途中よく道が分からなくなって、なぜか先に立川の家についてしまった。




なごり惜しいが手を離す。




「……なるほどなー。妙にそわそわしとると思ったら、清水君は私と手をつなぎたかったんやなー」




「えーえーとな、それはな。つまりな、なんでな」




「慌てなくってええって、私も嫌やあらへんかったよ。むしろ嬉しかったわー。彼氏に触れられて嫌なわけけあらへんよ。やっぱおもろいなー」




俺がテンぱっていると、立川が笑顔で俺にそう言ってくる。これは彼氏彼女の関係になる前からの俺と彼女の間柄。

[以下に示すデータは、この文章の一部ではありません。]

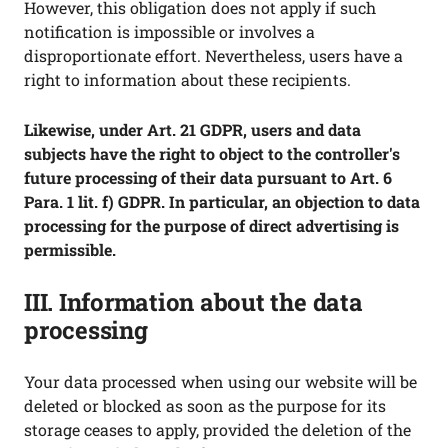
However, this obligation does not apply if such
notification is impossible or involves a
disproportionate effort. Nevertheless, users have a
right to information about these recipients.
Likewise, under Art. 21 GDPR, users and data
subjects have the right to object to the controller's
future processing of their data pursuant to Art. 6
Para. 1 lit. f) GDPR. In particular, an objection to data
processing for the purpose of direct advertising is
permissible.
III. Information about the data
processing
Your data processed when using our website will be
deleted or blocked as soon as the purpose for its
storage ceases to apply, provided the deletion of the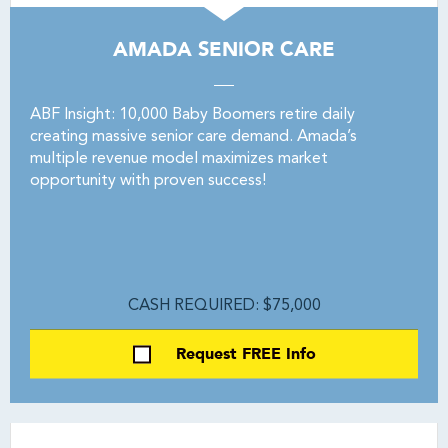
AMADA SENIOR CARE
ABF Insight: 10,000 Baby Boomers retire daily
creating massive senior care demand. Amada’s
multiple revenue model maximizes market
opportunity with proven success!
CASH REQUIRED: $75,000
Request FREE Info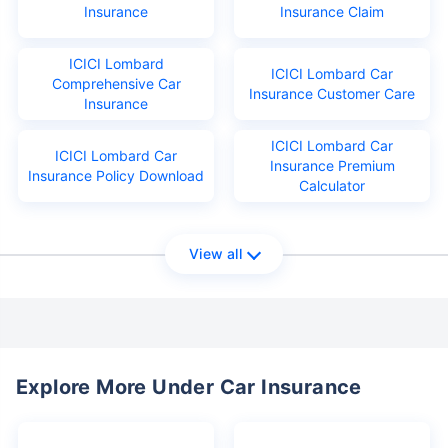
Insurance
Insurance Claim
ICICI Lombard
ICICI Lombard Car
Comprehensive Car
Insurance Customer Care
Insurance
ICICI Lombard Car
ICICI Lombard Car
Insurance Premium
Insurance Policy Download
Calculator
View all
Explore More Under Car Insurance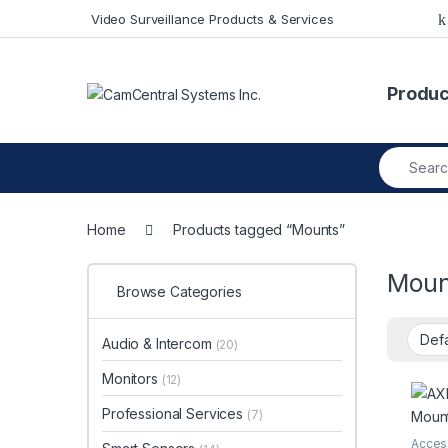
Skip to navigation
Skip to content
Video Surveillance Products & Services
Produc
Search fo
Home
Products tagged “Mounts”
Moun
Browse Categories
Audio & Intercom
(20)
Monitors
(12)
Professional Services
(7)
Acces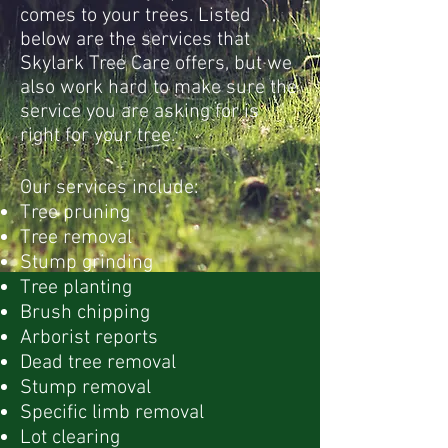
comes to your trees. Listed
below are the services that
Skylark Tree Care offers, but we
also work hard to make sure the
service you are asking for is
right for your tree.
Our services include:
Tree pruning
Tree removal
Stump grinding
Tree planting
Brush chipping
Arborist reports
Dead tree removal
Stump removal
Specific limb removal
Lot clearing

「じゃあなー。結局家まで送ってもらったみたいになってもうてごめんなー」




「いいって、全然気にしてない。むしろ一緒にいれてうれしかった」




「そ、そんなこと言うたら照れるやん。もー、じゃあなー」




ポトッ。




「あ。何か落としたぞ」




立川が身を翻そうとすると、彼女のポケットから何かが落ちる。




「あれ? 手袋……、忘れたんじゃ」




「ひあっ!?」




「ひあ?」




急に高い声が耳に届いたかと思うと、立川が手袋を拾って背中に隠す。






「え、どういうこと?」




「これはな……ちゃうねん」




「へ?」




「ちゃうねんて! じゃあ明日学校でな!」




顔を真っ赤にしたと思うと、立川は家に逃げていってしまった。






「え? あ、ああ……そういうことか」




手袋を持っているのに持っていないと嘘をついたこと。そしてその後のリアクション。そういうことだ。つまり立川も俺と同じ気持ちだったってことか。今日手をつなぐチャンスをうかがっていたのか。






「うわ……あっついなー」




雪が積もる12月。外はとてつもなく寒いはずなのに、俺は着ているものを全て脱ぎ去りたいくらい心から暖かい気持ちになった。